Book industry wholesalers, such as Ingram and Baker & Taylor (the two largest in the US), only sell to retailers and libraries, usually at about a 40% discount from list price. The retailers then sell those books to consumers at full list price, or at whatever discount or markup from the list price they choose. Thus, a traditional wholesaler does not cut into full-price sales by either the retailers they sell to, or the publishers who sell to the wholesaler (assuming the publisher sells direct to consumers; some do, some don’t). If Google sells books direct to consumers they will be competing with their own trading partners. They will probably also be getting larger profits from sales to consumers than sales to retailers.

It is unclear from this article whether Google plans to sell the so-called orphan works in their new bookstore, or the new books they scanned whose copyright holders opted out of the Settlement.

Neither publishers nor authors really need Google Editions. Anyone can sell an e-book through Amazon’s Kindle, Barnes & Noble’s Nook, and other formats and venues. Absolutely any publisher can sell an e-book, print book, and/or audio book to Amazon and/or Barnes & Noble online, either via a direct contract with the retailer or through a wholesaler. (They accept pretty much any and every book, though Amazon did recently pull some kiddy porn from their list after protests.) Ingram sells e-books and audio books (as well as an enormous number of print books) and provides a print-on-demand service.

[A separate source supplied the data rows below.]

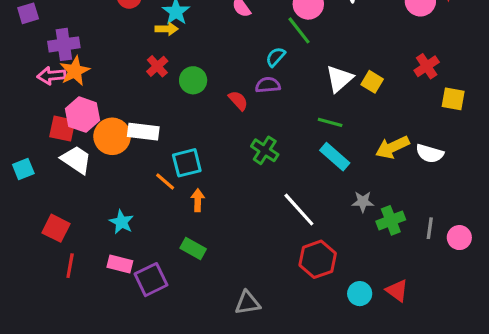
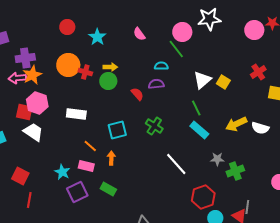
yellow arrow: (167, 29) -> (110, 67), moved
cyan semicircle: (276, 57) -> (161, 66), turned 48
red cross: (157, 66) -> (85, 72), turned -32
green line: (330, 122) -> (196, 108), turned 49
orange circle: (112, 136) -> (68, 65), moved
cyan square: (187, 163) -> (117, 130), moved
gray line: (430, 228) -> (247, 207), moved
red hexagon: (318, 259) -> (203, 197), moved
pink rectangle: (120, 264) -> (86, 166), moved
purple square: (151, 280) -> (77, 192), moved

B & T definitely sells print books and probably sells e-books, but I don’t sell through them any more so I’m not positive. Print-on-demand is available through a number of vanity/subsidy press publishers, but also (cheaper and just as good) from various companies that do straightforward printing.

There are a great many other book distributors and retailers on the web, also publisher websites where the publisher does direct sales. Most of them appear in any search engine search, and are also listed with mega-book-search services such as www.addall.com.

The current, opt-in Google Book Search is no sales miracle. There are so many other places to look for books that customers do not use it by default—Amazon is much more popular. Note, by the way, Amazon’s Search Inside feature contains the whole book, BUT it is fully opt-in and opting in is by no means required in a contract with them.

Why the ABA thinks they really need Google is beyond me, unless they figured Google would just sell copyrighted books without permission anyway.